How to be obscure

Mark Dalgarno
Published in
2 min readDec 6, 2021


Witzel (L.A.), Public domain, via Wikimedia Commons

I was thinking today, as consultant’s sometimes do, about how to increase the visibility of me and my work — I thought I’d do a quick anti-problem to get some insight:

What could I do to become as obscure as possible over the next few years?

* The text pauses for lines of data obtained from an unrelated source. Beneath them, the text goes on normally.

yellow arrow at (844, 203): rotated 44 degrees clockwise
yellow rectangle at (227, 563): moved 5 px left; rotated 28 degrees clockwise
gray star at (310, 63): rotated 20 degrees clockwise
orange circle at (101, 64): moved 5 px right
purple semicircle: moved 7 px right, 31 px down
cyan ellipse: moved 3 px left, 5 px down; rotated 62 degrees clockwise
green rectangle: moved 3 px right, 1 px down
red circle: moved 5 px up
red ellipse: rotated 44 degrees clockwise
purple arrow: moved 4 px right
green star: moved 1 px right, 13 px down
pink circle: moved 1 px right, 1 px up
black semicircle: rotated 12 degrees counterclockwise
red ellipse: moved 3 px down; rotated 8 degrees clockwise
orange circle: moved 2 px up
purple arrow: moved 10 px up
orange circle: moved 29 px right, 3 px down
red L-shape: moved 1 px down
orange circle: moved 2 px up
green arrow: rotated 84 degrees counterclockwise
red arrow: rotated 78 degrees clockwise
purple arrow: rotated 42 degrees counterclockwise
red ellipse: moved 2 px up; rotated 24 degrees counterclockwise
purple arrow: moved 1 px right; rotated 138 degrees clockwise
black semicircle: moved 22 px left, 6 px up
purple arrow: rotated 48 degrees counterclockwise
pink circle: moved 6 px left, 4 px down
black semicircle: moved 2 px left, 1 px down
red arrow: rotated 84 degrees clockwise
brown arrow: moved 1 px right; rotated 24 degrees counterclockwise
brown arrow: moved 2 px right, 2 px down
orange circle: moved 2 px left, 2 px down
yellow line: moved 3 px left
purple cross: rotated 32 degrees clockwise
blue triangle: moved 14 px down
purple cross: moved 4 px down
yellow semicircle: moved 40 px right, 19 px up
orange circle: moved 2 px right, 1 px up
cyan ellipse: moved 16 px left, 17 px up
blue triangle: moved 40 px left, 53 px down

  • I could leave social media
  • I could alienate my audience(s) to make sure they unfollow me
  • I could stop publishing my work;
  • I could publish only secretly on underground channels
  • I could stop doing any public speaking
  • I could stop taking part in all the communities I’m in
  • I could never reply to anyone on social media or email
  • I could only promote myself on obscure channels
  • I could be too outrageous or create content only to shock
  • I could lose my own voice and become corporate, our otherwise inauthentic
  • I could be off-topic all the time
  • I could use only jargon
  • I could just use social media to argue with people
  • I could focus on only promoting myself
  • I could only promote others’ work, never my own
  • I could be South East London-centric
  • I could stick to just one channel, restricting my potential audience
  • I could start a mailing list and mail everyone every day - or never
  • I could give everyone else all the credit
  • I could take all the credit
  • I could only write mega-posts (or 10 hour films) that no one can ever get through
  • I could be gnomic
  • I could ramble incoherently
  • I could pick on others or argue all the time; I could slag everyone else off
  • I could insist my way is the only way
  • I could only make pronouncements from on high
  • I could never track my impact (and never improve)
  • I could use my platform to keep others down (rather than lift them up)
  • I could hire a team to do all my social media, writing, talks for me
  • I could design a process that sucks all the joy out of life
  • I could be repetitive and boring

My takeaways — there’s something about knowing who I am, and who I’m not. Understanding my audience and engaging with them authentically. Producing useful, well-design content and making it clear that I’m available if people want to talk about any of it. That it’s not just to promote me and my work, but if people do want to use my services that’s a thing they can do. To recognise there are many ways of doing things.

As always, comments welcome — what works or doesn’t work for you?